Immediate losses are hard for most people, especially that first year, and tears come often if we let them, whereas once they're a thing of the past, it's harder to remember, harder to grieve.
Which is why this holiday, Tisha B'Av is so hard for most people to wrap their heads around. It requires reflection, memory, a very long memory. For Holocaust survivors the loss still feels immediate. For the rest of us, it's harder.
But what do we do about it when crying is getting old already? That's the problem for most people. People who come to see me usually don't have to make themselves cry. They can't stop crying.

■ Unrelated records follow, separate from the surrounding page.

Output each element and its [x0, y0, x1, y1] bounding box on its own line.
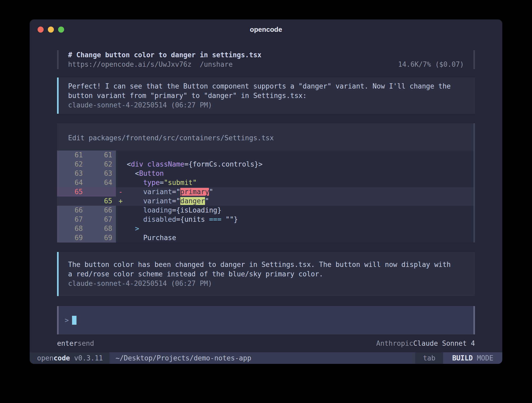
- edit-tool-card: Edit packages/frontend/src/containers/Se…: [57, 123, 475, 242]
- new-line-number: 63: [86, 169, 116, 178]
- unshare-command[interactable]: /unshare: [200, 60, 233, 69]
- tab-key-hint: tab: [415, 352, 443, 364]
- line-number-gutter: 6464: [57, 178, 116, 187]
- old-line-number: 69: [57, 233, 86, 242]
- code-line: >: [116, 224, 473, 233]
- old-line-number: 61: [57, 151, 86, 160]
- diff-row-context: 6868 >: [57, 224, 473, 233]
- text-cursor: [72, 316, 76, 325]
- session-header-body: # Change button color to danger in setti…: [59, 50, 473, 69]
- message-model-timestamp: claude-sonnet-4-20250514 (06:27 PM): [68, 100, 465, 110]
- message-text-line: a red/rose color scheme instead of the b…: [68, 269, 465, 279]
- send-action-hint: send: [78, 339, 94, 348]
- message-text-line: The button color has been changed to dan…: [68, 260, 465, 269]
- old-line-number: 66: [57, 206, 86, 215]
- hints-row: enter send Anthropic Claude Sonnet 4: [57, 339, 475, 348]
- prompt-input[interactable]: >: [57, 306, 475, 334]
- enter-key-hint: enter: [57, 339, 78, 348]
- traffic-lights: [38, 19, 64, 39]
- new-line-number: [86, 187, 116, 197]
- titlebar: opencode: [30, 19, 502, 39]
- new-line-number: 67: [86, 215, 116, 224]
- line-number-gutter: 6363: [57, 169, 116, 178]
- new-line-number: 62: [86, 160, 116, 169]
- zoom-window-button[interactable]: [58, 27, 64, 33]
- new-line-number: 64: [86, 178, 116, 187]
- new-line-number: 68: [86, 224, 116, 233]
- new-line-number: 65: [86, 197, 116, 206]
- new-line-number: 69: [86, 233, 116, 242]
- old-line-number: 63: [57, 169, 86, 178]
- old-line-number: [57, 197, 86, 206]
- window-title: opencode: [250, 25, 282, 34]
- diff-row-removed: 65- variant="primary": [57, 187, 473, 197]
- line-number-gutter: 65: [57, 187, 116, 197]
- line-number-gutter: 6969: [57, 233, 116, 242]
- old-line-number: 68: [57, 224, 86, 233]
- diff-row-context: 6161: [57, 151, 473, 160]
- diff-row-context: 6464 type="submit": [57, 178, 473, 187]
- diff-row-context: 6767 disabled={units === ""}: [57, 215, 473, 224]
- diff-row-context: 6363 <Button: [57, 169, 473, 178]
- code-line: <Button: [116, 169, 473, 178]
- code-line: Purchase: [116, 233, 473, 242]
- diff-view: 61616262 <div className={formCs.controls…: [57, 151, 473, 242]
- share-url[interactable]: https://opencode.ai/s/UwJxv76z: [68, 60, 192, 69]
- message-model-timestamp: claude-sonnet-4-20250514 (06:27 PM): [68, 279, 465, 288]
- diff-scrollbar[interactable]: [473, 123, 475, 242]
- close-window-button[interactable]: [38, 27, 44, 33]
- assistant-message: The button color has been changed to dan…: [57, 252, 475, 296]
- line-number-gutter: 6767: [57, 215, 116, 224]
- code-line: - variant="primary": [116, 187, 473, 197]
- old-line-number: 65: [57, 187, 86, 197]
- line-number-gutter: 6666: [57, 206, 116, 215]
- assistant-message: Perfect! I can see that the Button compo…: [57, 78, 475, 114]
- code-line: <div className={formCs.controls}>: [116, 160, 473, 169]
- code-line: loading={isLoading}: [116, 206, 473, 215]
- line-number-gutter: 6868: [57, 224, 116, 233]
- line-number-gutter: 65: [57, 197, 116, 206]
- model-label[interactable]: Claude Sonnet 4: [413, 339, 475, 348]
- mode-toggle-chip[interactable]: BUILD MODE: [443, 352, 502, 364]
- diff-row-context: 6262 <div className={formCs.controls}>: [57, 160, 473, 169]
- new-line-number: 66: [86, 206, 116, 215]
- minimize-window-button[interactable]: [48, 27, 54, 33]
- provider-label: Anthropic: [376, 339, 413, 348]
- new-line-number: 61: [86, 151, 116, 160]
- input-right-bar: [473, 306, 475, 334]
- main-content: # Change button color to danger in setti…: [30, 39, 502, 352]
- line-number-gutter: 6262: [57, 160, 116, 169]
- app-version: v0.3.11: [70, 354, 103, 362]
- header-right-bar: [473, 50, 475, 69]
- diff-row-context: 6969 Purchase: [57, 233, 473, 242]
- status-bar: opencode v0.3.11 ~/Desktop/Projects/demo…: [30, 352, 502, 364]
- old-line-number: 67: [57, 215, 86, 224]
- message-text-line: Perfect! I can see that the Button compo…: [68, 81, 465, 91]
- code-line: [116, 151, 473, 160]
- session-title: # Change button color to danger in setti…: [68, 50, 262, 60]
- code-line: disabled={units === ""}: [116, 215, 473, 224]
- app-version-chip: opencode v0.3.11: [30, 352, 110, 364]
- code-line: type="submit": [116, 178, 473, 187]
- prompt-chevron: >: [65, 316, 69, 325]
- code-line: + variant="danger": [116, 197, 473, 206]
- working-directory: ~/Desktop/Projects/demo-notes-app: [110, 352, 415, 364]
- message-text-line: button variant from "primary" to "danger…: [68, 91, 465, 100]
- edit-file-path: Edit packages/frontend/src/containers/Se…: [57, 133, 473, 143]
- old-line-number: 62: [57, 160, 86, 169]
- opencode-window: opencode # Change button color to danger…: [30, 19, 502, 364]
- session-header: # Change button color to danger in setti…: [57, 50, 475, 69]
- line-number-gutter: 6161: [57, 151, 116, 160]
- diff-row-context: 6666 loading={isLoading}: [57, 206, 473, 215]
- diff-row-added: 65+ variant="danger": [57, 197, 473, 206]
- token-usage: 14.6K/7% ($0.07): [398, 60, 464, 69]
- old-line-number: 64: [57, 178, 86, 187]
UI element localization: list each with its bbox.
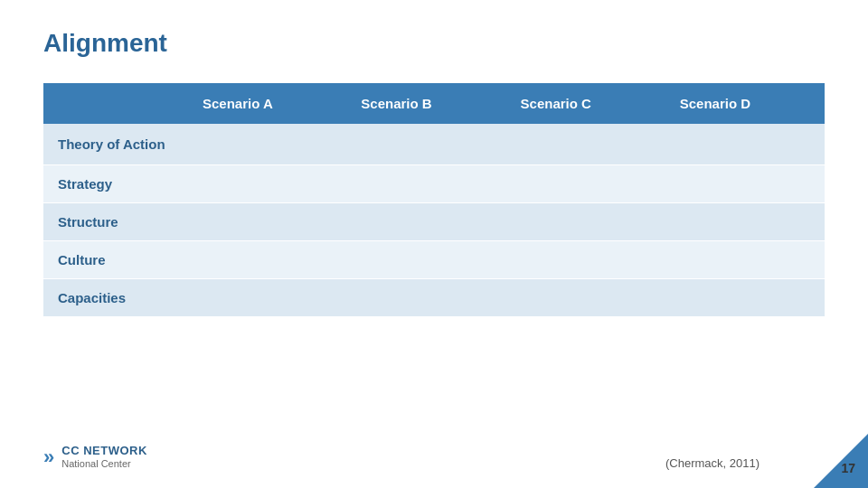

And, depending upon the person and the context, too much crying can make one sick, not better.
Which is why the docs are forever telling you, Take these medicines. Happy is better. (My motto, by the way). I can't say,
Take these medicines because I'm not a medical doctor.
But for the record, if a medical doctor recommends medication, I'll support that decision. And legally, therapy docs have to tell you to get a
med eval, a medical evaluation to see if you need medication if you can't stop crying.
So consider that. And sure, get therapy. Grieve the past losses. There is an endpoint to the grief and suffering in any one person's past. Clean out some of it with a caring professional.
There aren't enough rabbis in the world, certainly, to take care of all of those tears.